8. A cathode ray storage tube according to claim 1 further including readout means comprising interrogation generator means connected to said electron gun means for pulsing said electron beam during readout at a duration less than that necessary to change unwritten areas from one stable potential to another, readout circuit means connected to said storage target for detecting readout signals from written and unwritten areas of said storage target, and means to process signals from said written areas and reject signals from said unwritten areas.

9. A cathode ray storage tube according to claim 1 wherein said faceplate is transparent and a conductive coating forming part of said storage target is transparent to enable direct viewing of the stored information.

10. A flood gun assembly for a cathode ray storage tube having a polygonal faceplate section, said assembly providing substantially uniform distribution of flood electrons over a storage target within said faceplate section, comprising:

a support frame;

means for mounting said frame within a cathode ray storage tube;

a first plurality of flood guns supported by said frame adjacent the periphery thereof, and

a second plurality of flood guns mounted on extensions secured to said frame and extending toward the corners of the faceplate section when mounted within said tube.
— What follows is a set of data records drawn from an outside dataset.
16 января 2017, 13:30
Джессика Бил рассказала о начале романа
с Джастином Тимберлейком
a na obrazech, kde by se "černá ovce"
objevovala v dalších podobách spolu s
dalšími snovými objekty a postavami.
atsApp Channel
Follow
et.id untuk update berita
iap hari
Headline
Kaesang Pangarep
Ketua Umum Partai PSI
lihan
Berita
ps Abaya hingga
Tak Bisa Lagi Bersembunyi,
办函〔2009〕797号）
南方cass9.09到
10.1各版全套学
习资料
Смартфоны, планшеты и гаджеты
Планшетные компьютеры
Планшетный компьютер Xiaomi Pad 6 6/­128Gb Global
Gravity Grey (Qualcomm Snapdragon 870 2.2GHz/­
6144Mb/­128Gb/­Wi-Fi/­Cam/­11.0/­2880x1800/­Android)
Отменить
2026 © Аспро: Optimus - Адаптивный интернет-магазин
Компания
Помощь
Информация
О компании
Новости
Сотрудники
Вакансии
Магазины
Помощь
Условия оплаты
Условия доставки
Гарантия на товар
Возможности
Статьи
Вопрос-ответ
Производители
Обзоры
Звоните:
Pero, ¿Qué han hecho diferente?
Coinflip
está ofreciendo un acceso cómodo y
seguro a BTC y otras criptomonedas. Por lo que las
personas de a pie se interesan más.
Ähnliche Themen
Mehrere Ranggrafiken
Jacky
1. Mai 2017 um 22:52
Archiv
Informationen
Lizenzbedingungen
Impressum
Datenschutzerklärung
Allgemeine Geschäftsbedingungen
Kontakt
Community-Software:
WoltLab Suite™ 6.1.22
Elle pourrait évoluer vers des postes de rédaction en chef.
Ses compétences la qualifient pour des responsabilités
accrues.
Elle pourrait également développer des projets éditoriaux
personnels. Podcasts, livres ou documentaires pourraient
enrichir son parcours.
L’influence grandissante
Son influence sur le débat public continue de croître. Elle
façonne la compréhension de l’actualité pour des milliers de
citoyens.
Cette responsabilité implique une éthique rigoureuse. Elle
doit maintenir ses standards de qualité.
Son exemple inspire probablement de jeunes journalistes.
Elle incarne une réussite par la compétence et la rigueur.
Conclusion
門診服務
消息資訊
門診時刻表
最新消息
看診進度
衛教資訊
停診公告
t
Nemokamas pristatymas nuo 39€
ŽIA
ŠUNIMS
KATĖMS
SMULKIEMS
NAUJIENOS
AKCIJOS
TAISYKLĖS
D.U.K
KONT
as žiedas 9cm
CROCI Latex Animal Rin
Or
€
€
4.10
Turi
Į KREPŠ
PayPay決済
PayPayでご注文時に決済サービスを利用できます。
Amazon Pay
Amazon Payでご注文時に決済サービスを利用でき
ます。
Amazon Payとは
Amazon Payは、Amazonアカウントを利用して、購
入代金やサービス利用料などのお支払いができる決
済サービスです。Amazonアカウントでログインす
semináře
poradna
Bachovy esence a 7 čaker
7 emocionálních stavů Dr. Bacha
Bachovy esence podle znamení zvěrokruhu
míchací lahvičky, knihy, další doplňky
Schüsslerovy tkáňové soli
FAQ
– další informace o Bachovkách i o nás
11. A flood gun assembly according to claim 10 wherein said first plurality of flood guns includes a first group of flood guns oriented to dispose their axes substantially parallel to the longitudinal axis of the storage tube in which said asembly is mounted, and a second group of flood guns oriented to dispose their axes at an oblique angle relative to said longitudinal axis.

12. A flood gun assembly according to claim 11 wherein the flood guns of said second group are disposed at angles of about 10° to about 25° relative to said longitudinal axis.

13. A flood gun assembly according to claim 11 wherein the flood guns of said first and said second groups are located in parallel planes normal to said longitudinal axis.

14. A flood gun assembly according to claim 11 wherein the flood guns of said second plurality, said first group and said second group are located in parallel planes normal to said longitudinal axis.

15. A flood gun assembly according to claim 10 wherein the flood guns of said second plurality are oreinted to dispose their axes at an oblique angle relative to the longitudinal axis of the storage tube in which said assembly is mounted.

16. A flood gun assembly according to claim 15 wherein the flood guns of said second plurality are disposed at angles of about 1° to about 15° relative to said longitudinal axis.